Back in start block D this morning at the final stage of the Rothaus Bike Giro I settled on a different strategy from the day before. Yesterday I’d gone out hard on a secret mission to escape from start block D, and that hadn’t worked out at all. Today I was going to embrace it all in my lucky ‘bumblebee’ Swiftwick socks – the wonders of the slow start, the camaraderie of the ‘completers’ and the empathy of the sick and injured who’d wound up there after DNFing a stage.
You just can’t beat a European race for atmosphere and excitement. Today’s 61-kilometre stage with 1400 metres gain was celebrated by blasting techno, cheering crowds, summer sun, and just a massive number of competitors.
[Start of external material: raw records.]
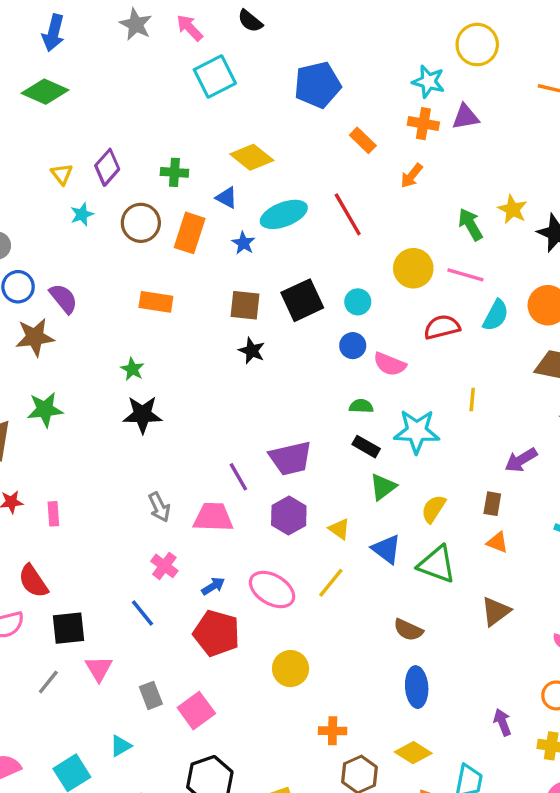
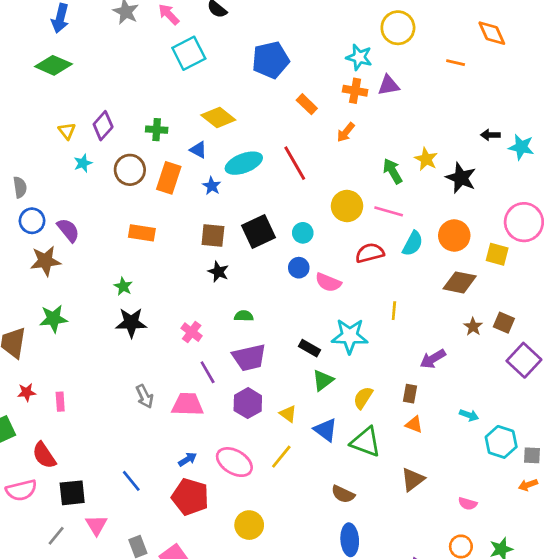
green semicircle: (361, 406) -> (244, 316), moved
pink cross: (164, 566) -> (192, 332), moved

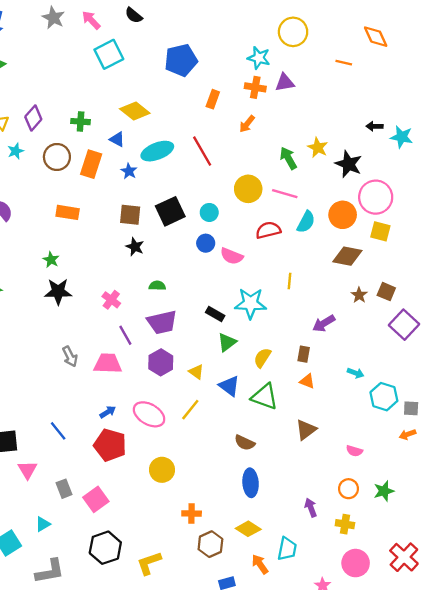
orange rectangle: (307, 104) -> (213, 99), turned 66
pink circle: (524, 222) -> (376, 197), moved

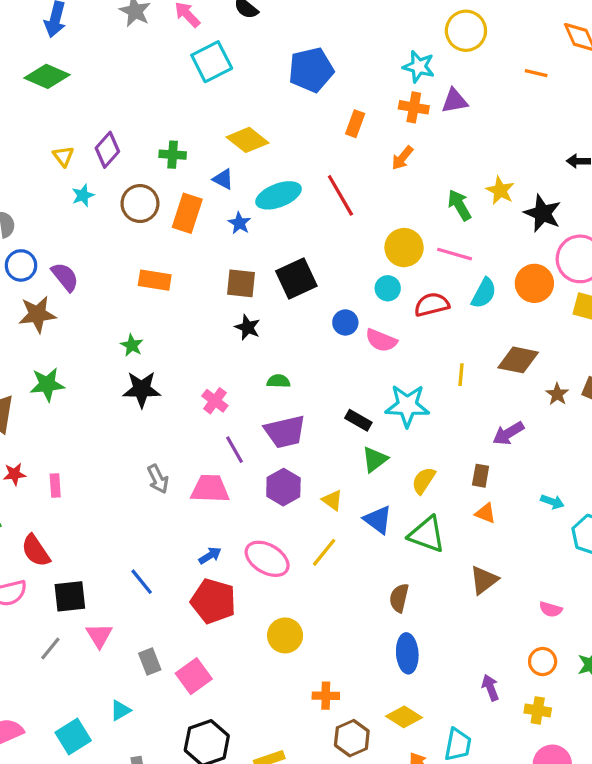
cyan circle: (209, 212) -> (388, 288), moved
brown diamond: (347, 256) -> (518, 360), moved
brown semicircle: (245, 443) -> (399, 598), turned 78

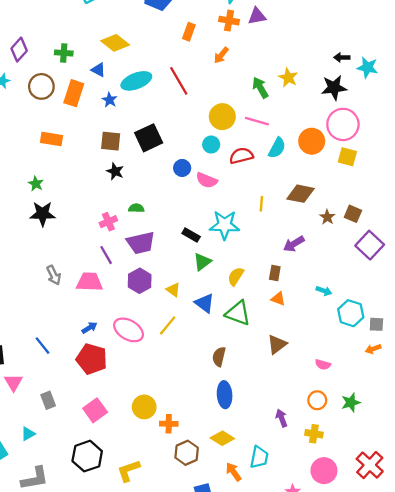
black star: (543, 213) -> (334, 88), moved, turned -30
pink cross: (215, 401) -> (108, 222), moved, turned 30
yellow circle: (285, 635) -> (144, 407), moved
pink square: (194, 676) -> (95, 410), moved

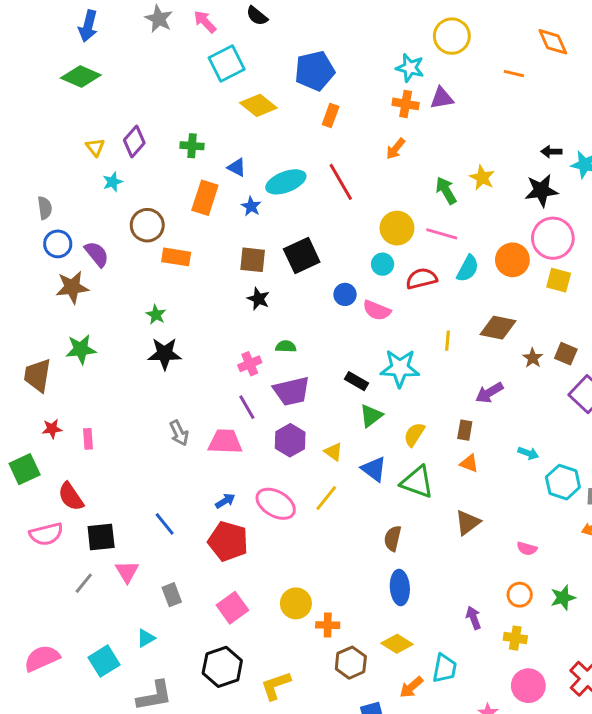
orange rectangle: (189, 32) -> (331, 115), moved
yellow diamond: (115, 43) -> (258, 105), moved
brown circle: (41, 86) -> (147, 225), moved
orange arrow: (233, 472) -> (411, 687), turned -96

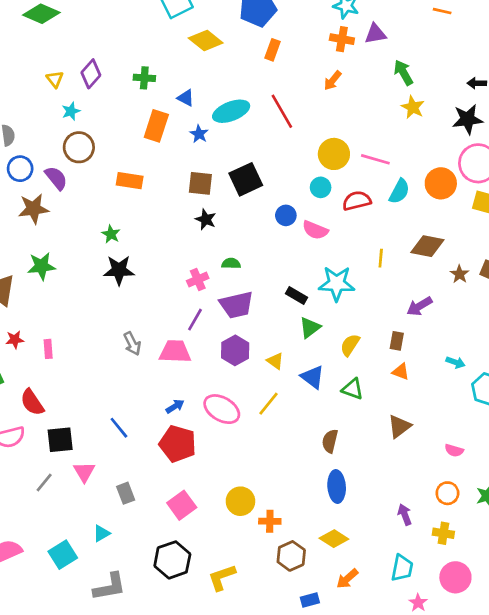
green arrow: (446, 191) -> (403, 73), moved
brown circle: (147, 225) -> (79, 147), moved
purple line: (247, 407) -> (195, 320), turned 60
green triangle: (417, 482) -> (353, 389), size x0.7
cyan trapezoid: (445, 668) -> (402, 568), moved

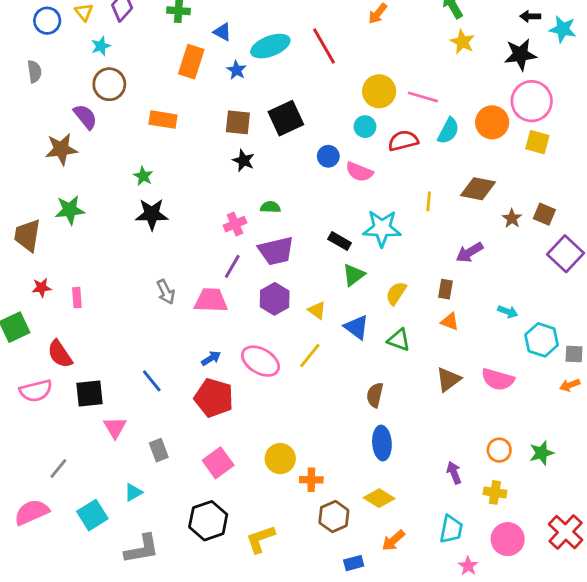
blue circle: (20, 169) -> (47, 21), moved
pink semicircle: (454, 450) -> (498, 379), moved, size x1.6
gray line: (44, 483) -> (58, 468), moved

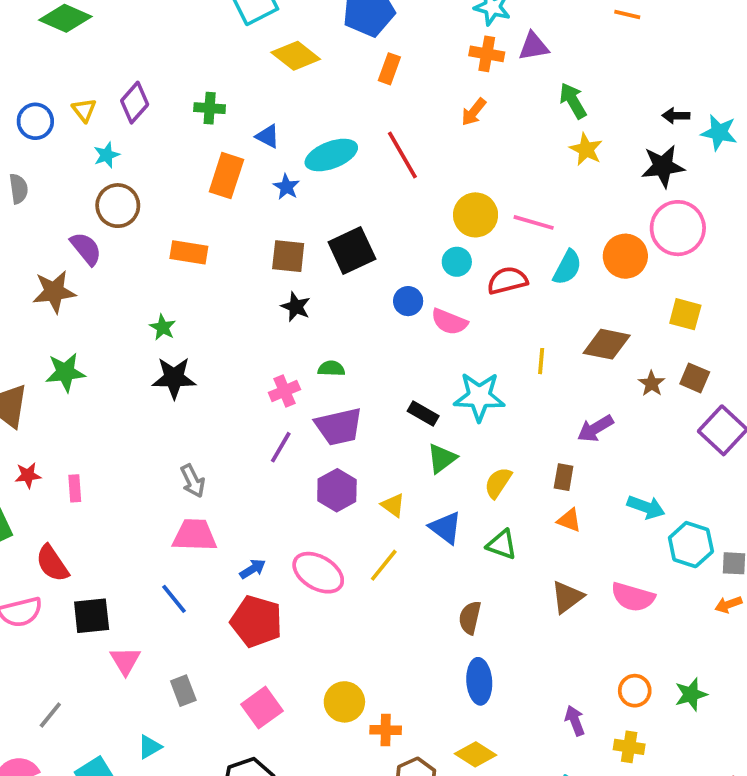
yellow square: (537, 142) -> (685, 314), moved
pink trapezoid: (211, 300) -> (195, 535), moved
cyan arrow: (508, 312) -> (646, 507), size x1.4

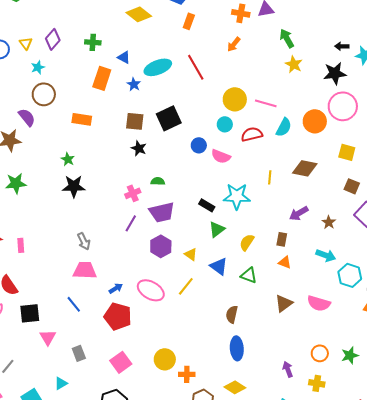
brown star: (652, 384) -> (329, 222), moved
Something I’m remembering from other trips is that here in Germany everyone is fast. In Australia, if you sat up in a race and waited 10 minutes you’d be riding with a different level of racer, but here it seems that everyone, no matter their age, bike, size, or equipment – is able to tear your legs off in some way. People only seem to space out according to the amount of time they stop in the feedzones eating free cake (it’s delicious).
Time to get started!
We started in absolutely classic Euro style with a full-gas, technical road descent into trails that clogged up enough for us to come to a complete, anticlimactic stop, then after a bit of teutonic chit-chat were off again, this time up an immense hill. I honestly think today was the Most Euro Day of my Life, with just crazy good weather, pine forest smells, fast schotter descents, rooty climbs, and ridiculous singletrack that just. goes. straight. down.
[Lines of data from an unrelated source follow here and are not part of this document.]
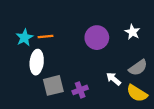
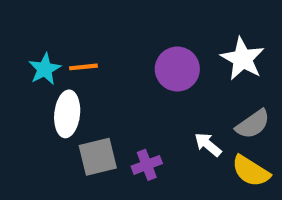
white star: (132, 32) -> (243, 59), size x1.5

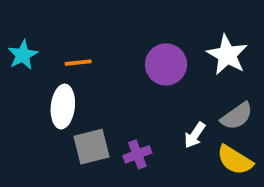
cyan star: (45, 69) -> (23, 55), moved
white arrow: (208, 144) -> (195, 135), turned -96

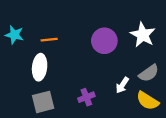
cyan star: (23, 55) -> (14, 35), turned -30
gray square: (91, 147) -> (43, 102), moved

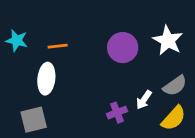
purple cross: (86, 97) -> (117, 113), moved
yellow semicircle: (148, 101) -> (174, 118), turned -80
gray square: (43, 102) -> (34, 120), moved

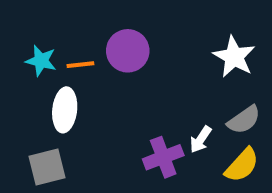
cyan star: (17, 40) -> (41, 61), moved
purple circle: (123, 48) -> (128, 51), moved
purple cross: (117, 113) -> (163, 157), size x1.4

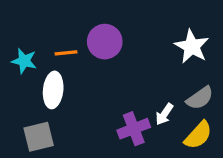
cyan star: (41, 61) -> (24, 61), moved

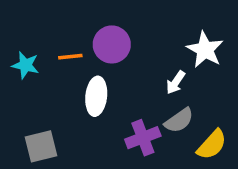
white ellipse: (53, 90) -> (96, 96), moved
gray semicircle: (200, 98) -> (179, 120), moved
white arrow: (164, 114) -> (176, 82), moved

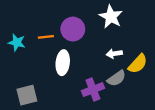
white star: (205, 50) -> (111, 17), moved
white arrow: (176, 82) -> (114, 54), turned 48
yellow semicircle: (212, 145) -> (138, 64), moved

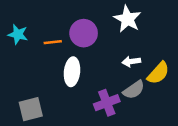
cyan star: (17, 42) -> (18, 34), moved

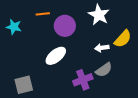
orange line: (53, 42) -> (43, 14), moved
white ellipse: (72, 72) -> (56, 56), turned 45
yellow semicircle: (158, 73) -> (123, 39), moved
In Australia we’d look at some of this terrain and put a berm here and here and here and here and here. Not in the deep Europe of the Black Forest. The descents here are proper arm-pumping extravaganzas of bumps and roots and the burning brakes and gritting of teeth. Then there are the crowds that turned out to watch us ride. People putting camp chairs in the front yards of their village homes, or standing in front of their farmhouses in the middle of nowhere – whole families – clapping and shouting ‘Zuper, hop hop!’ to hundreds of people passing over several hours. It just takes my breath away.
I decided to use today to monitor my fitness a bit. I rode tempo up the climbs, and endurance pace everywhere else. I was actually kinda glad to see that I could sit on 200 watts for the climbs at a reasonable heart rate, then do it again and again. Not all is lost after all. I didn’t have anything in the legs to go harder but before I expected it the first feedzone popped up, and there was Mike, and before I knew it, after riding through some of the most beautiful forests of cascading streams and acres of moss, there was the second feedzone – I was going to make the finish no problems, and with a smile. That’s all that matters right now.
The Rothaus Bike Giro would be a shock to many Australians. The terrain here is just so different. You climb for 20, 30 minutes at a 5 per cent grade then lose all the elevation in an instant down skatey gravel roads. It’s not technical riding as we know it, but there’s a certain art to sliding around a gravel corner at 50km/hour, and trusting that the corner doesn’t keep going beyond your line of sight. Likewise, the vertical downhill ‘singletrails’ would be a little foreign to Australian tastes – here the challenge isn’t how well you can pump, but how much you can resist arm pump. It’s a different flavour of racing and something I’m always happy to embrace, as is the generosity of my German competitors, who kindly recognise that I can’t understand a word and speak to me in English. (Every year I say I must learn some German, but I never get past Dankeschon.
It was another hotly contested day at the front of the race. The GC leaders watched the gaps carefully while some new riders took the podium, with Maximillian Brandl taking out the men’s race today, and Janine Schneider taking the women’s. The overall winners, as anticipated, are Simon Stiebjahn and Adelheid Morath. As always full results are available online.
Tomorrow we head to Zermatt for a complete change of pace, checking out plans for the EWS 2019 finale and (more excitingly for me), riding what may well be the longest train-assisted descent in the world, from Gornergrat (3,135m) to Visp (650m).